And is it just an analog to a wormhole?
I mean, there’s some questions that people had of it.
One person mocked it and say, it’s like me drawing a wormhole on a piece of paper and declaring I just discovered a wormhole.
So it’s related to it.
But I liked your answer.
I already did that several years ago.
Well, we don’t want to mock anybody’s hard work.
So I’m sure it’s very interesting.
But yeah, Neil, you’re absolutely right.
We don’t know yet if it’s saying anything real in terms of new physics or it’s actually created some phenomenon that we’ve been looking for out in nature.
Oh, by the way, I got something recently.
This blew my mind.
Are you ready for this, Charles?
Uh-oh.
I’m bracing myself.
Brace yourself.
So you know about virtual particles popping in and out of existence, okay?
Okay.
So many of them popping in and out of existence are quantum entangled.

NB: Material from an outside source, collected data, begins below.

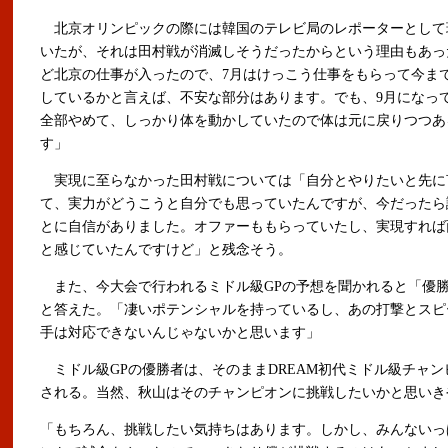
北京オリンピックの際には韓国のテレビ局のレポーターとして
いたが、それは田村戦が消滅しそうだったからという理由もあっ
ど北京の仕事が入ったので、7月はけっこう仕事をもらって今ま
しているかと言えば、不安な部分はあります。でも、9月になっ
全部やめて、しっかり体を動かしていたので体は元に戻りつつあ
す」
実現に至らなかった田村戦については「自分とやりたいと先に
て、実力がどうこうと自分でも思っていたんですが、今だったら
とに自信がありました。オファーももらっていたし、実現すれば
と感じていたんですけど」と残念そう。
また、今大会で行われるミドル級GPの予想を聞かれると「優
と答えた。「凄いポテンシャルを持っているし、あの打撃とスピ
手は対応できないんじゃないかと思います」
ミドル級GPの優勝者は、そのままDREAM初代ミドル級チャン
される。当然、秋山はそのチャンピオンに挑戦したいかと思いき
「もちろん、挑戦したい気持ちはあります。しかし、みんないっ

And if that’s going on throughout the vacuum and they’re all quantum entangled, and it may be that if you think of quantum entanglement as two particles being connected via a wormhole, where they have instantaneous access to each other, then it may be that the very fabric of space-time is woven in wormholes.
Oh, what a great model.
Like a mycelium network?
We got to send a discovery out there and see if that’s actually true.
So discovery from 2001 of Space Odyssey is you going far back on this.
Star Trek Discovery.
Yes, they travel around just as Chuck was saying in my CM drive.
Discovery to me is the ship from 2001.
Yes, I understand.
That’s cool.
So it may be because we don’t have any understanding of space-time other than it’s just there.
And if wormholes are how entangled particles relate, then entangled particles are everywhere.
And the wormholes may just be the threads out of which space-time is woven.
That is a neat model.
That’s a cool way to talk about it.
And you know that leads right to the point.
My colleagues who actually do things like researching quantum entanglement and so forth, they’re basically saying, yes, quantum entanglement clearly exists.
But the question right now that they’re trying to solve is, is it a really neat, weird, kooky thing that we can take advantage of in some sort of almost supernatural way?
Or if it’s just ordinary and plain and that it’s all around us, so what’s the big deal?
This particular model seems to be the second.
Yeah, and if it’s ordinary and it’s all around us, it means it’s not as mysterious as, you know, instantaneous action at a distance.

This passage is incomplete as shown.